## [Dataset]
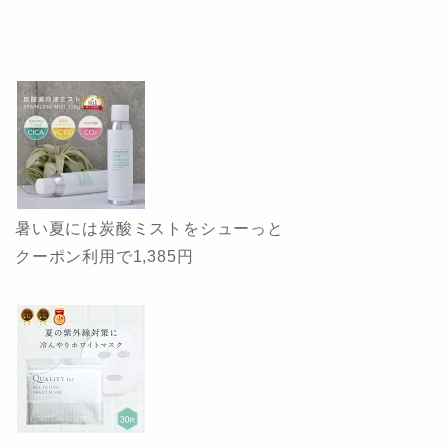
暑い夏には炭酸ミストをシューっと
クーポン利用で1,385円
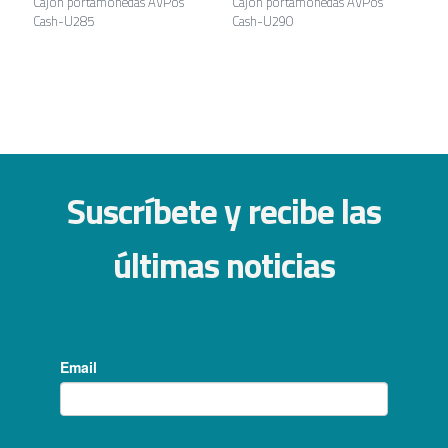
Cajón portamonedas AVPos
Cajón portamonedas AVPos
Cash-U285
Cash-U290
Suscríbete y recibe las
últimas noticias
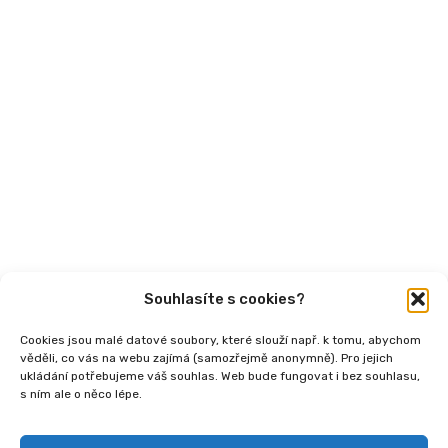
Aktuality
Semináře
Články
Videa
Podcasty
Publikace
Souhlasíte s cookies?
Cookies jsou malé datové soubory, které slouží např. k tomu, abychom
věděli, co vás na webu zajímá (samozřejmě anonymně). Pro jejich
ukládání potřebujeme váš souhlas. Web bude fungovat i bez souhlasu,
s ním ale o něco lépe.
Copyright
2026 © Ministerstvo práce a sociálních
věcí, Institut sociálního podnikání a rozvoj osvěty v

## [Required action]
The expected answer is an unaltered copy of the listing, images removed.

## [Reply]
暑い夏には炭酸ミストをシューっと
クーポン利用で1,385円
Cajón portamonedas AVPos
Cajón portamonedas AVPos
Cash-U285
Cash-U290
Suscríbete y recibe las
últimas noticias
Aktuality
Semináře
Články
Videa
Podcasty
Publikace
Souhlasíte s cookies?
Cookies jsou malé datové soubory, které slouží např. k tomu, abychom
věděli, co vás na webu zajímá (samozřejmě anonymně). Pro jejich
ukládání potřebujeme váš souhlas. Web bude fungovat i bez souhlasu,
s ním ale o něco lépe.
Copyright
2026 © Ministerstvo práce a sociálních
věcí, Institut sociálního podnikání a rozvoj osvěty v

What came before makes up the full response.